*What you will do*.
Task for the records below: copy exactly from the first line on, stopping once the line with "ریویوز کے ساتھ" is copied, and leave out the pictures.

Data shown: Begin

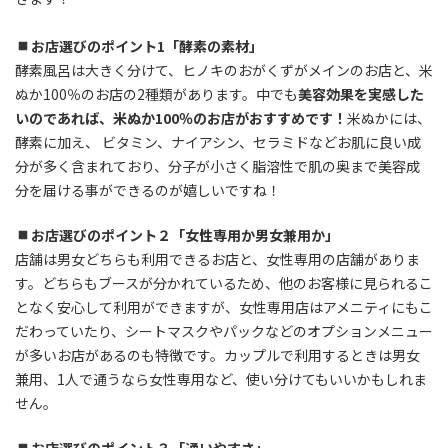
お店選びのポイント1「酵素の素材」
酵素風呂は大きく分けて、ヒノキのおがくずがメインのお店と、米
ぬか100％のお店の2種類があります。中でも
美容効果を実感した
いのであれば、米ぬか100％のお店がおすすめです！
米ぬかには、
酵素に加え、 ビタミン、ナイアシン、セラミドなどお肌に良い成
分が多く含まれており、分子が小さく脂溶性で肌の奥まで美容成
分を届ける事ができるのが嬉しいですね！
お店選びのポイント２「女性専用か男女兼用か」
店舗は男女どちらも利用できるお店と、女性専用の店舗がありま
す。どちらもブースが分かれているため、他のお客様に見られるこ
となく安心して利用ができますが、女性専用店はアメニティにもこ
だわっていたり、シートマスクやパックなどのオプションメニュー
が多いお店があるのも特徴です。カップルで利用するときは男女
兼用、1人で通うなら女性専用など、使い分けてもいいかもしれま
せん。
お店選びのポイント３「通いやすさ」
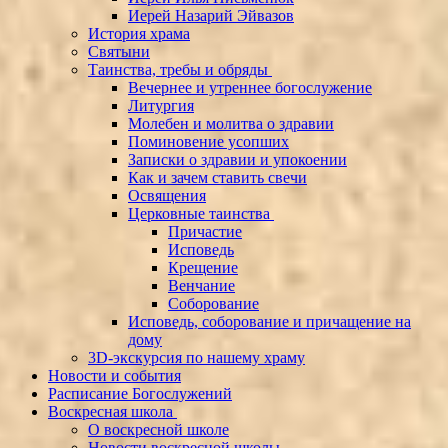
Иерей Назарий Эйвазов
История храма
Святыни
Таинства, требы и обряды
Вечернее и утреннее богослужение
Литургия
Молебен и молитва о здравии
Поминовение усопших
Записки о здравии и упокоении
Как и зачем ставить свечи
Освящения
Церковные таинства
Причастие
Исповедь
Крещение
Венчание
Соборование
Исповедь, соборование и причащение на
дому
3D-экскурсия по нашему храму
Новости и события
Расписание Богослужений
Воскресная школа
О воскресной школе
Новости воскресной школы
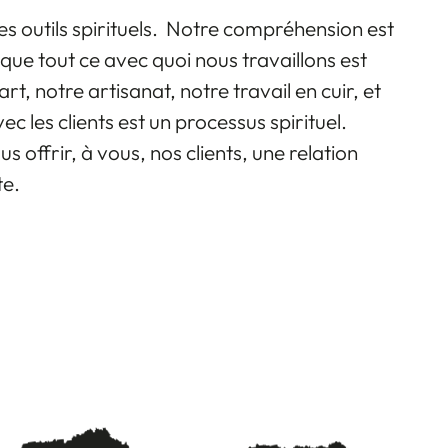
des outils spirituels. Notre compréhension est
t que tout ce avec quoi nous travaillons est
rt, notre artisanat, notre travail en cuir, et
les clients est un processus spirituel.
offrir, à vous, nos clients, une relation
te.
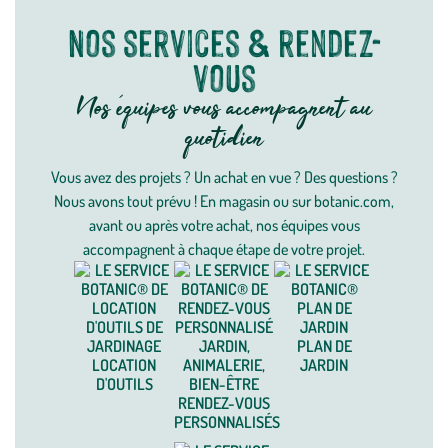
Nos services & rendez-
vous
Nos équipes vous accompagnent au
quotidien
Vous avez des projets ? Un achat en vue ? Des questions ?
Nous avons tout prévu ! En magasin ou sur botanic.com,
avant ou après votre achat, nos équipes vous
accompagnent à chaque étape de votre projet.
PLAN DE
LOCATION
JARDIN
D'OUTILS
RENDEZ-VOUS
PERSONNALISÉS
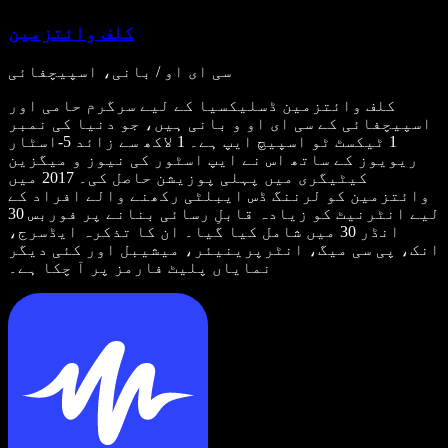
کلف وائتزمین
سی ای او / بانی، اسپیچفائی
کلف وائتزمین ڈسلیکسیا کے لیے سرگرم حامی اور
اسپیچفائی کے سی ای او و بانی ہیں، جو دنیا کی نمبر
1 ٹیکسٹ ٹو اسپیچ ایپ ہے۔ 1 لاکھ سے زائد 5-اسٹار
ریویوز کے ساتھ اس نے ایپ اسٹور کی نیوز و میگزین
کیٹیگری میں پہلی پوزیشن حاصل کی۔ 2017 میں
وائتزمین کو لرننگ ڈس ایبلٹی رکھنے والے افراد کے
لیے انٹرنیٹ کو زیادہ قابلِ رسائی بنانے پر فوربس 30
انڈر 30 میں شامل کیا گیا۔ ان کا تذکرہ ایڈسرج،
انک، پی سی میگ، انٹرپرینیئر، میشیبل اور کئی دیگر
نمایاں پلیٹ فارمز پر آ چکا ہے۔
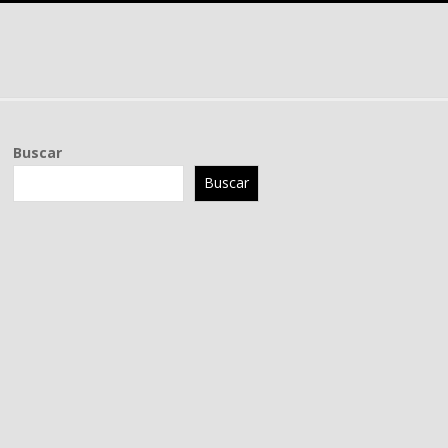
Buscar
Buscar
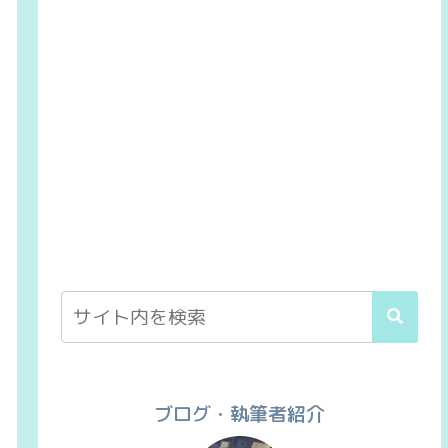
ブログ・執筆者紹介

Data shown: End

*Solved problem*.
お店選びのポイント1「酵素の素材」
酵素風呂は大きく分けて、ヒノキのおがくずがメインのお店と、米
ぬか100％のお店の2種類があります。中でも
美容効果を実感した
いのであれば、米ぬか100％のお店がおすすめです！
米ぬかには、
酵素に加え、 ビタミン、ナイアシン、セラミドなどお肌に良い成
分が多く含まれており、分子が小さく脂溶性で肌の奥まで美容成
分を届ける事ができるのが嬉しいですね！
お店選びのポイント２「女性専用か男女兼用か」
店舗は男女どちらも利用できるお店と、女性専用の店舗がありま
す。どちらもブースが分かれているため、他のお客様に見られるこ
となく安心して利用ができますが、女性専用店はアメニティにもこ
だわっていたり、シートマスクやパックなどのオプションメニュー
が多いお店があるのも特徴です。カップルで利用するときは男女
兼用、1人で通うなら女性専用など、使い分けてもいいかもしれま
せん。
お店選びのポイント３「通いやすさ」
Иерей Назарий Эйвазов
История храма
Святыни
Таинства, требы и обряды
Вечернее и утреннее богослужение
Литургия
Молебен и молитва о здравии
Поминовение усопших
Записки о здравии и упокоении
Как и зачем ставить свечи
Освящения
Церковные таинства
Причастие
Исповедь
Крещение
Венчание
Соборование
Исповедь, соборование и причащение на
дому
3D-экскурсия по нашему храму
Новости и события
Расписание Богослужений
Воскресная школа
О воскресной школе
Новости воскресной школы
des outils spirituels. Notre compréhension est
t que tout ce avec quoi nous travaillons est
rt, notre artisanat, notre travail en cuir, et
les clients est un processus spirituel.
offrir, à vous, nos clients, une relation
te.
Nos services & rendez-
vous
Nos équipes vous accompagnent au
quotidien
Vous avez des projets ? Un achat en vue ? Des questions ?
Nous avons tout prévu ! En magasin ou sur botanic.com,
avant ou après votre achat, nos équipes vous
accompagnent à chaque étape de votre projet.
PLAN DE
LOCATION
JARDIN
D'OUTILS
RENDEZ-VOUS
PERSONNALISÉS
کلف وائتزمین
سی ای او / بانی، اسپیچفائی
کلف وائتزمین ڈسلیکسیا کے لیے سرگرم حامی اور
اسپیچفائی کے سی ای او و بانی ہیں، جو دنیا کی نمبر
1 ٹیکسٹ ٹو اسپیچ ایپ ہے۔ 1 لاکھ سے زائد 5-اسٹار
ریویوز کے ساتھ اس نے ایپ اسٹور کی نیوز و میگزین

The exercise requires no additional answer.